Viewed from the outside, and through the narrow lens of select television programming, America looks a lot stranger than Polish hip-hop. I knew before going abroad that America was a country that made high art out of airing dirty laundry. I just never realized the whole world was watching us do it. To know America only through satellite television—as most people over here do—is to behold a country of guns and G-strings, morons and miscreants.
I know there is another America, as do my countrymen reading this column. There is a smart, sophisticated, compassionate America that knows not the difference between red states and blue. It is an America built on fair play and self-improvement. It is an America we are all proud of and thankful for. Unfortunately, folks over here seldom (if ever) get to see that America. It works the other way, too. The images we see on TV of violent, seemingly crazed Muslim Arabs completely distorts the truth about the state of affairs in most homes and communities in the region.

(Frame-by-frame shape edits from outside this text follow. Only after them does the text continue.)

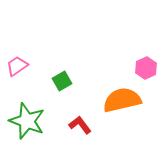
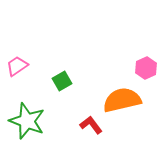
red L-shape: moved 11 px right
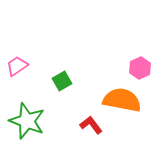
pink hexagon: moved 6 px left
orange semicircle: rotated 24 degrees clockwise
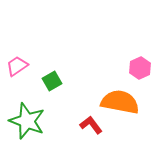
green square: moved 10 px left
orange semicircle: moved 2 px left, 2 px down
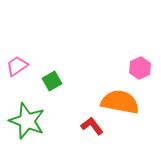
red L-shape: moved 1 px right, 1 px down
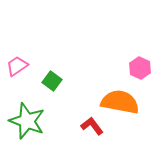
pink hexagon: rotated 10 degrees counterclockwise
green square: rotated 24 degrees counterclockwise
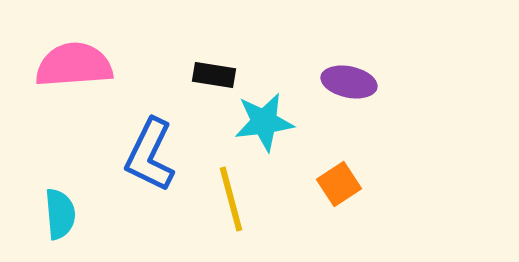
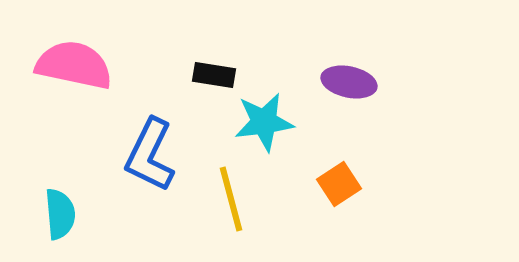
pink semicircle: rotated 16 degrees clockwise
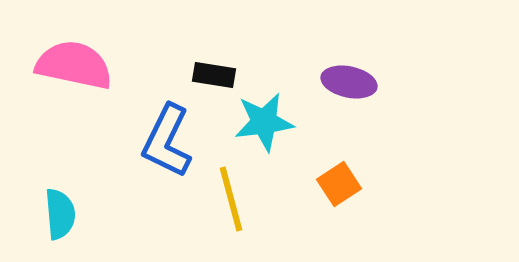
blue L-shape: moved 17 px right, 14 px up
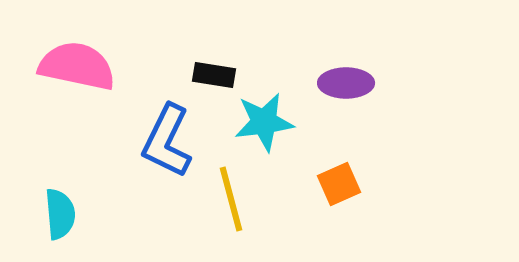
pink semicircle: moved 3 px right, 1 px down
purple ellipse: moved 3 px left, 1 px down; rotated 12 degrees counterclockwise
orange square: rotated 9 degrees clockwise
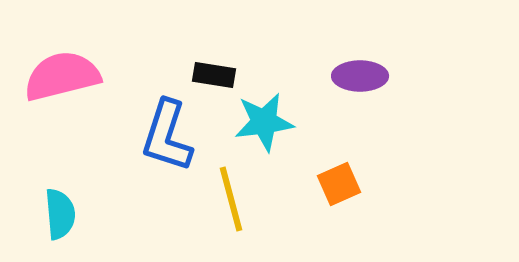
pink semicircle: moved 15 px left, 10 px down; rotated 26 degrees counterclockwise
purple ellipse: moved 14 px right, 7 px up
blue L-shape: moved 5 px up; rotated 8 degrees counterclockwise
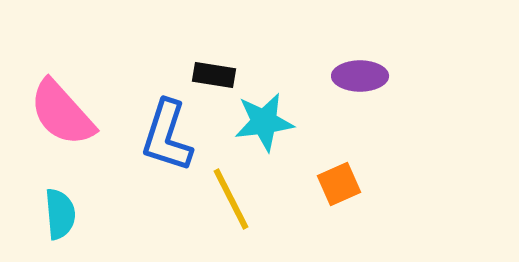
pink semicircle: moved 37 px down; rotated 118 degrees counterclockwise
yellow line: rotated 12 degrees counterclockwise
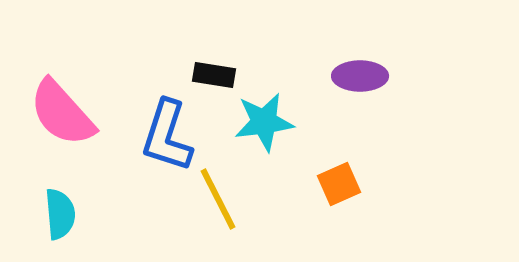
yellow line: moved 13 px left
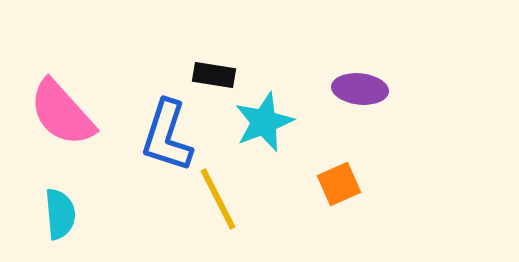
purple ellipse: moved 13 px down; rotated 6 degrees clockwise
cyan star: rotated 14 degrees counterclockwise
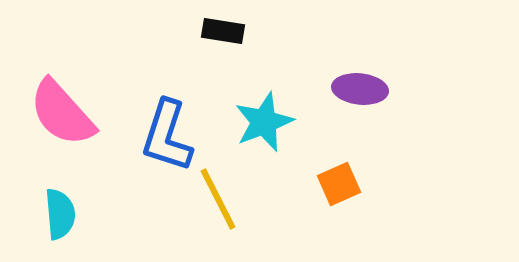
black rectangle: moved 9 px right, 44 px up
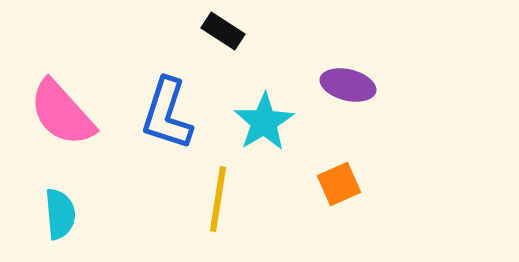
black rectangle: rotated 24 degrees clockwise
purple ellipse: moved 12 px left, 4 px up; rotated 8 degrees clockwise
cyan star: rotated 10 degrees counterclockwise
blue L-shape: moved 22 px up
yellow line: rotated 36 degrees clockwise
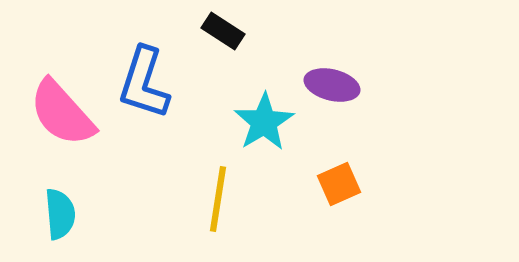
purple ellipse: moved 16 px left
blue L-shape: moved 23 px left, 31 px up
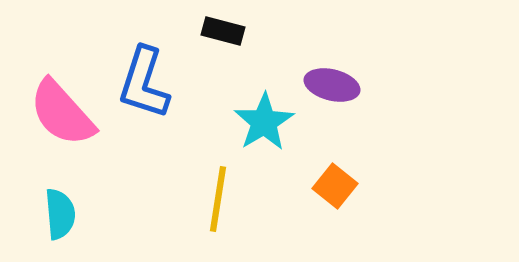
black rectangle: rotated 18 degrees counterclockwise
orange square: moved 4 px left, 2 px down; rotated 27 degrees counterclockwise
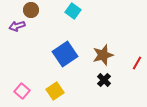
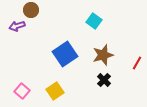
cyan square: moved 21 px right, 10 px down
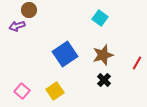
brown circle: moved 2 px left
cyan square: moved 6 px right, 3 px up
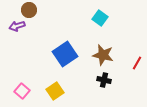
brown star: rotated 30 degrees clockwise
black cross: rotated 32 degrees counterclockwise
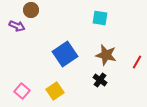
brown circle: moved 2 px right
cyan square: rotated 28 degrees counterclockwise
purple arrow: rotated 140 degrees counterclockwise
brown star: moved 3 px right
red line: moved 1 px up
black cross: moved 4 px left; rotated 24 degrees clockwise
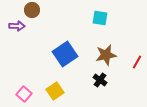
brown circle: moved 1 px right
purple arrow: rotated 21 degrees counterclockwise
brown star: rotated 25 degrees counterclockwise
pink square: moved 2 px right, 3 px down
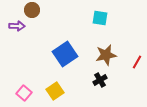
black cross: rotated 24 degrees clockwise
pink square: moved 1 px up
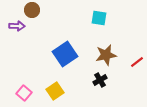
cyan square: moved 1 px left
red line: rotated 24 degrees clockwise
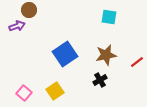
brown circle: moved 3 px left
cyan square: moved 10 px right, 1 px up
purple arrow: rotated 21 degrees counterclockwise
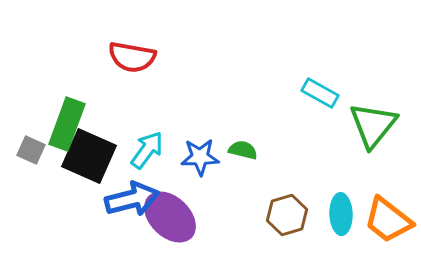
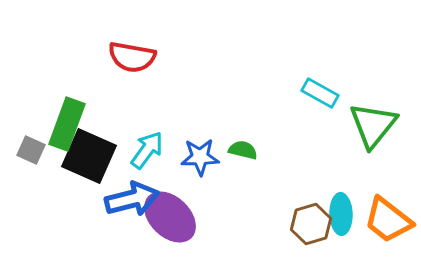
brown hexagon: moved 24 px right, 9 px down
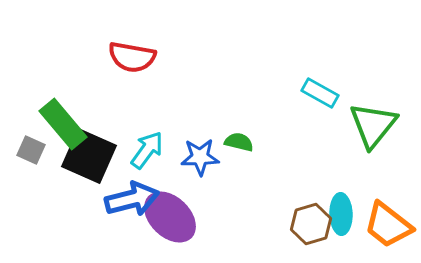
green rectangle: moved 4 px left; rotated 60 degrees counterclockwise
green semicircle: moved 4 px left, 8 px up
orange trapezoid: moved 5 px down
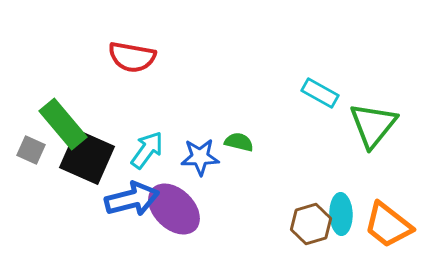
black square: moved 2 px left, 1 px down
purple ellipse: moved 4 px right, 8 px up
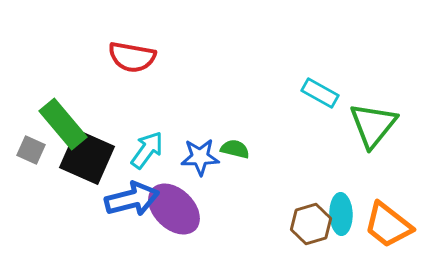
green semicircle: moved 4 px left, 7 px down
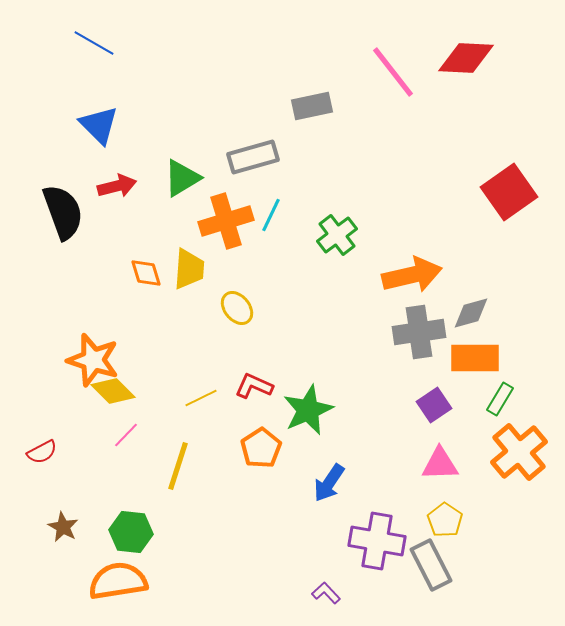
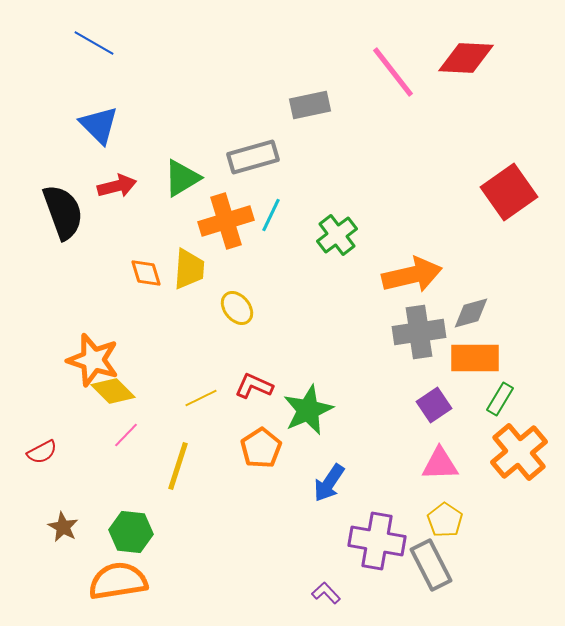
gray rectangle at (312, 106): moved 2 px left, 1 px up
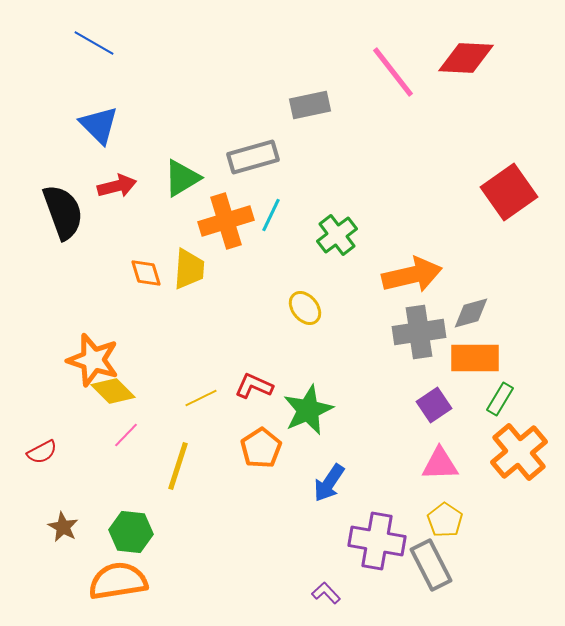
yellow ellipse at (237, 308): moved 68 px right
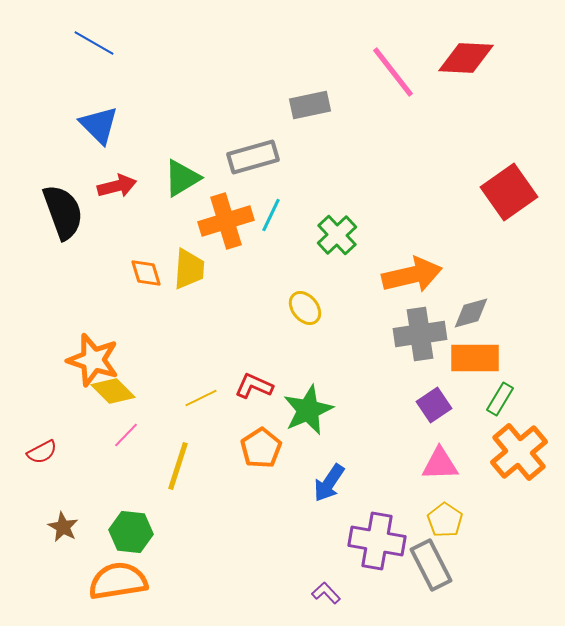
green cross at (337, 235): rotated 6 degrees counterclockwise
gray cross at (419, 332): moved 1 px right, 2 px down
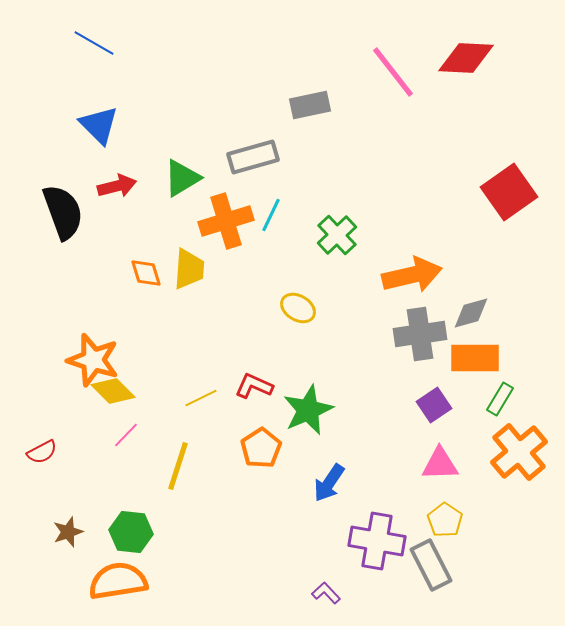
yellow ellipse at (305, 308): moved 7 px left; rotated 20 degrees counterclockwise
brown star at (63, 527): moved 5 px right, 5 px down; rotated 24 degrees clockwise
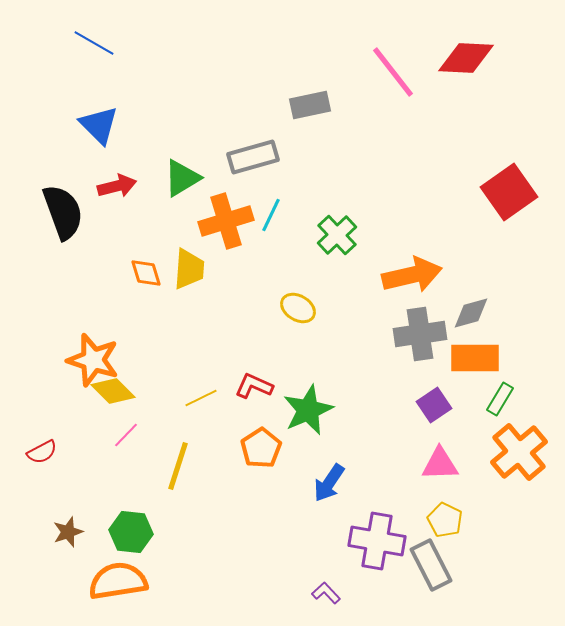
yellow pentagon at (445, 520): rotated 8 degrees counterclockwise
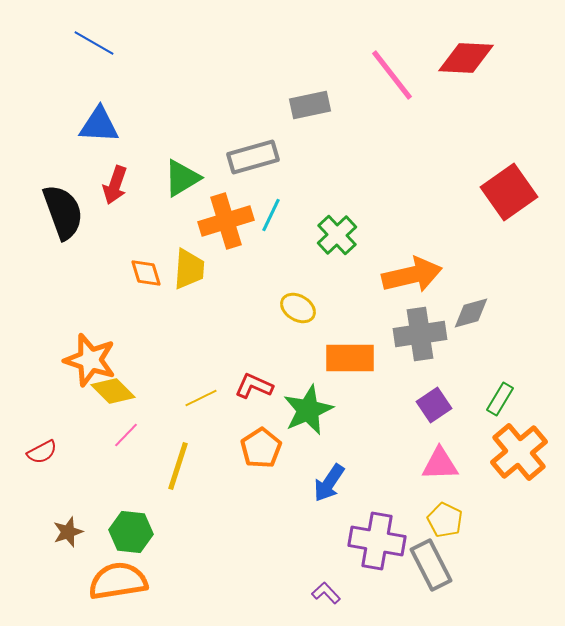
pink line at (393, 72): moved 1 px left, 3 px down
blue triangle at (99, 125): rotated 42 degrees counterclockwise
red arrow at (117, 186): moved 2 px left, 1 px up; rotated 123 degrees clockwise
orange rectangle at (475, 358): moved 125 px left
orange star at (93, 360): moved 3 px left
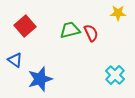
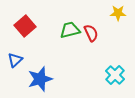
blue triangle: rotated 42 degrees clockwise
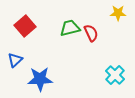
green trapezoid: moved 2 px up
blue star: rotated 15 degrees clockwise
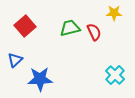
yellow star: moved 4 px left
red semicircle: moved 3 px right, 1 px up
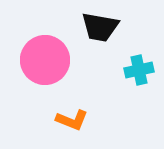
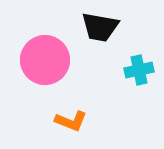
orange L-shape: moved 1 px left, 1 px down
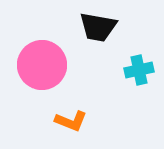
black trapezoid: moved 2 px left
pink circle: moved 3 px left, 5 px down
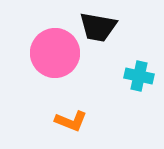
pink circle: moved 13 px right, 12 px up
cyan cross: moved 6 px down; rotated 24 degrees clockwise
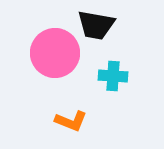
black trapezoid: moved 2 px left, 2 px up
cyan cross: moved 26 px left; rotated 8 degrees counterclockwise
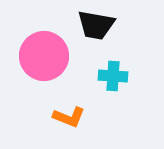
pink circle: moved 11 px left, 3 px down
orange L-shape: moved 2 px left, 4 px up
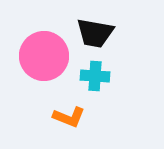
black trapezoid: moved 1 px left, 8 px down
cyan cross: moved 18 px left
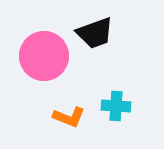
black trapezoid: rotated 30 degrees counterclockwise
cyan cross: moved 21 px right, 30 px down
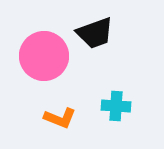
orange L-shape: moved 9 px left, 1 px down
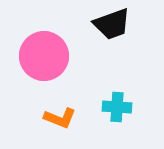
black trapezoid: moved 17 px right, 9 px up
cyan cross: moved 1 px right, 1 px down
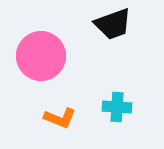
black trapezoid: moved 1 px right
pink circle: moved 3 px left
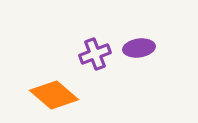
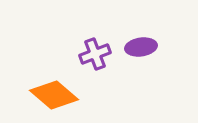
purple ellipse: moved 2 px right, 1 px up
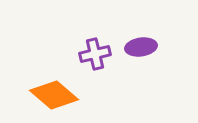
purple cross: rotated 8 degrees clockwise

That I can check my email in an Internet café along the Via Dolorosa in Old Jerusalem or tune into American television from my hotel room in Dubai is a great thing. The connectivity is there. But the content is sorely lacking. As long as Americans view every Arab as a terrorist and as long as Arabs view every American as a hedonist, we will continue to have problems between these two branches of our Family. The medium is not the message. The message is the message, and, like a game of telephone, what we’re currently receiving on both ends is all screwed up.